Biomarkers that identify individuals who are at higher risk of cardiovascular outcomes will allow for early intervention, lowering the incidence of adverse outcomes. This study investigated whether circulating levels of GDF-15, E-selectin, CD14, and ST2 are predictors of death and cardiovascular outcomes in 981 individuals who did not have a history of cardiovascular disease (CVD) during follow-up periods of 5, 10, and 20 years. During the 20-year follow-up, there were 389 deaths (including 147 from CVD), 105 participants had acute coronary syndrome (ACS), and 467 people had major adverse coronary and cerebrovascular events (MACCE) (including all-cause death). In the fully adjusted model, sE-selectin (5-year HR, 3.03; 95% CI 1.31-7.01), sCD14 (5 years 3.11; 1.02-9.45 and 10 years 2.52; 1.23-5.16), and sGDF-15 (10 years 2.07; 1.13-3.78 and 20 years 1.79; 1.24-2.56) predicted all-cause death. sE-selectin (5 years 2.19; 1.13-4.26), sCD14 (10 years 2.00; 1.08-3.68), and sGDF-15 (10 years 1.95; 1.18-3.22 and 20 years 1.53; 1.11-2.12) predicted MACCE. sGDF-15 predicted ACS at 5 (4.44; 1.01-19.49), 10 (2.86; 1.08-7.57) and 20 years (2.57; 1.31-5.04). High serum levels of sE-selectin, sGDF-15, and sCD14 at baseline are important independent risk factors for all-cause death and cardiovascular outcomes in a population without prevalent CVD.

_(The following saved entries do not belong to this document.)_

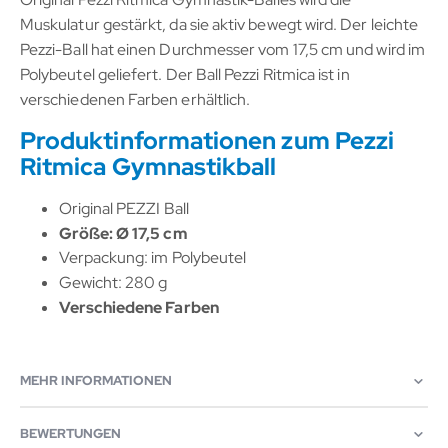
Muskulatur gestärkt, da sie aktiv bewegt wird. Der leichte
Pezzi-Ball hat einen Durchmesser vom 17,5 cm und wird im
Polybeutel geliefert. Der Ball Pezzi Ritmica ist in
verschiedenen Farben erhältlich.
Produktinformationen zum Pezzi
Ritmica Gymnastikball
Original PEZZI Ball
Größe: Ø 17,5 cm
Verpackung: im Polybeutel
Gewicht: 280 g
Verschiedene Farben
MEHR INFORMATIONEN
BEWERTUNGEN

能够识别心血管疾病不良后果风险较高个体的生物标志物,将有助于早期干预,降低不良后果的发生率。本研究调查了在5年、10年和20年的随访期内,981名无心血管疾病(CVD)病史个体的循环中生长分化因子15(GDF-15)、E-选择素、CD14和ST2水平是否为死亡及心血管疾病不良后果的预测指标。在20年的随访期内,有389人死亡(包括147例死于心血管疾病),105名参与者发生急性冠状动脉综合征(ACS),467人发生主要不良冠脉和脑血管事件(MACCE)(包括全因死亡)。在完全调整模型中,可溶性E-选择素(sE-selectin)(5年风险比[HR],3.03;95%置信区间[CI] 1.31-7.01)、可溶性CD14(sCD14)(5年3.11;1.02-9.45以及10年2.52;1.23-5.16)和可溶性GDF-15(10年2.07;1.13-3.78以及20年1.79;1.24-2.56)可预测全因死亡。sE-选择素(5年2.19;1.13-4.26)、sCD14(10年2.00;1.08-3.68)和sGDF-15(10年1.95;1.18-3.22以及20年1.53;1.11-2.12)可预测MACCE。sGDF-15可预测5年(4.44;1.01-19.49)、10年(2.86;1.08-7.57)和20年(2.57;1.31-5.04)时的ACS。基线时高血清水平的sE-选择素、sGDF-15和sCD14是无CVD流行人群全因死亡和心血管疾病不良后果的重要独立危险因素。